Healthcare fees will rise. The maximum per-visit charge in primary care will increase from €28.20 to €30.20. The annual cap on patient fees will rise from €762 to €815. Charges for missed appointments will increase from €56.70 to €73.70.

Family and inheritance policy changes

The maternity grant will rise from €170 to €210 from April. Those who receive the earlier version will be paid a €40 supplement. The cash option will also rise to €210.

Inheritance tax will now apply only to shares above €30,000, up from €20,000. The threshold for tax-free gifts over three years will rise from €5,000 to €7,500. Both changes are expected to reduce the tax burden on family wealth transfers. The maximum inheritance tax saving is estimated at €700.

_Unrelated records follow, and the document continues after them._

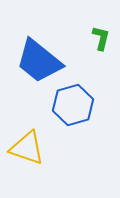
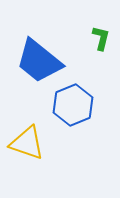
blue hexagon: rotated 6 degrees counterclockwise
yellow triangle: moved 5 px up
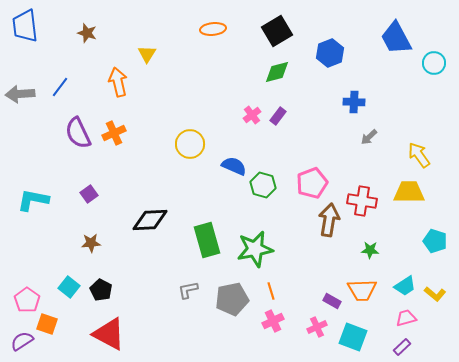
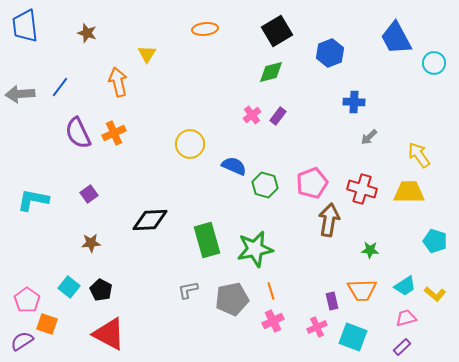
orange ellipse at (213, 29): moved 8 px left
green diamond at (277, 72): moved 6 px left
green hexagon at (263, 185): moved 2 px right
red cross at (362, 201): moved 12 px up; rotated 8 degrees clockwise
purple rectangle at (332, 301): rotated 48 degrees clockwise
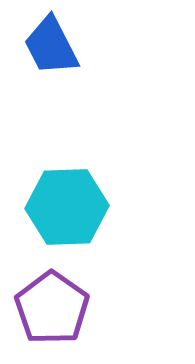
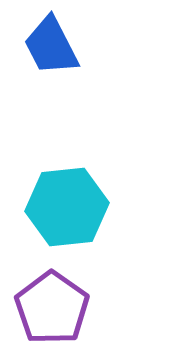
cyan hexagon: rotated 4 degrees counterclockwise
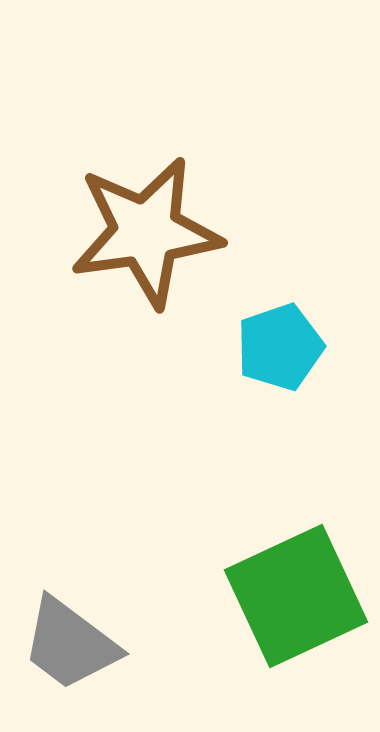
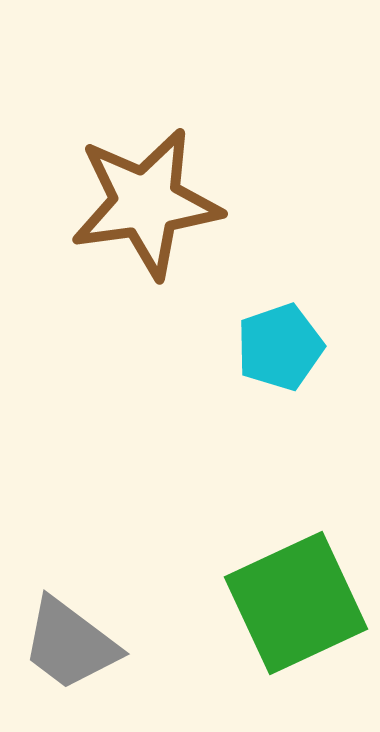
brown star: moved 29 px up
green square: moved 7 px down
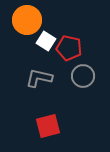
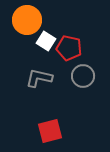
red square: moved 2 px right, 5 px down
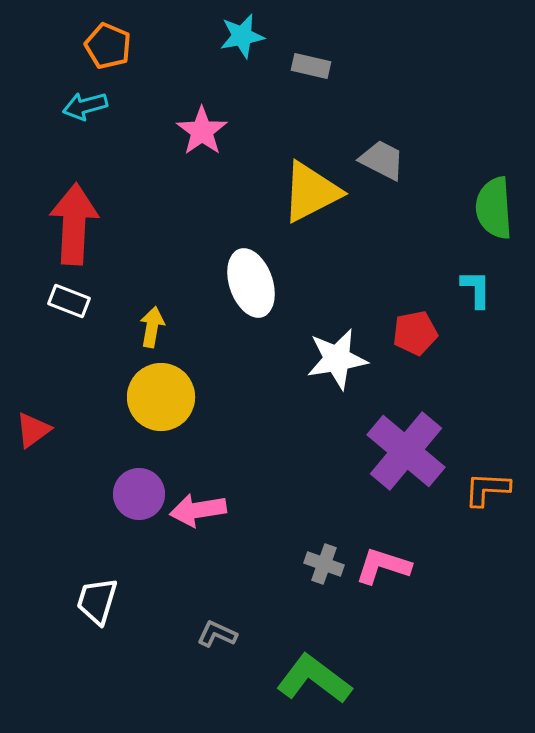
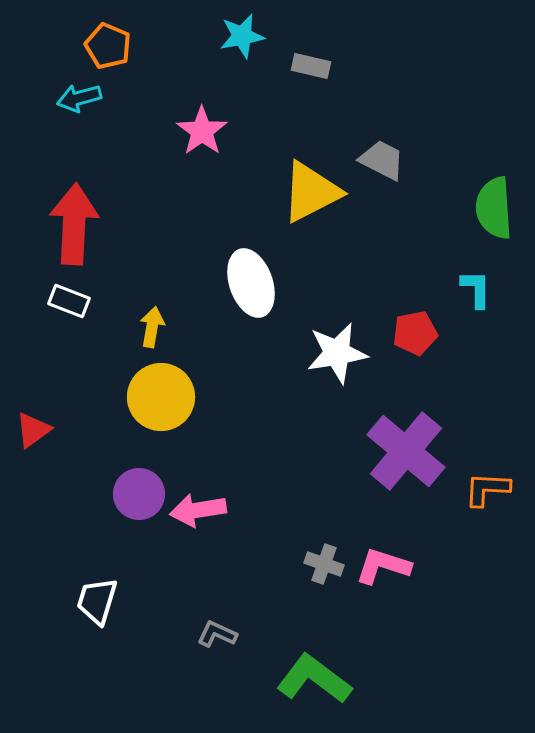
cyan arrow: moved 6 px left, 8 px up
white star: moved 6 px up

Crypto regulation expanded

Finnish cryptocurrency exchanges will now be required to report customer data to the tax authority annually. The government expects the measure to increase tax revenues by €20–€50 million. The aim is to close the gap between declared and undeclared income from digital assets.

OP Bank customer bonuses taxed

OP Financial Group’s customer bonuses will now be subject to capital gains tax. This includes bonuses used for insurance premiums and housing loans. Bonuses earned from car leasing or risk life insurance are not affected. The bank has announced plans to increase bonus payouts to compensate for the tax change.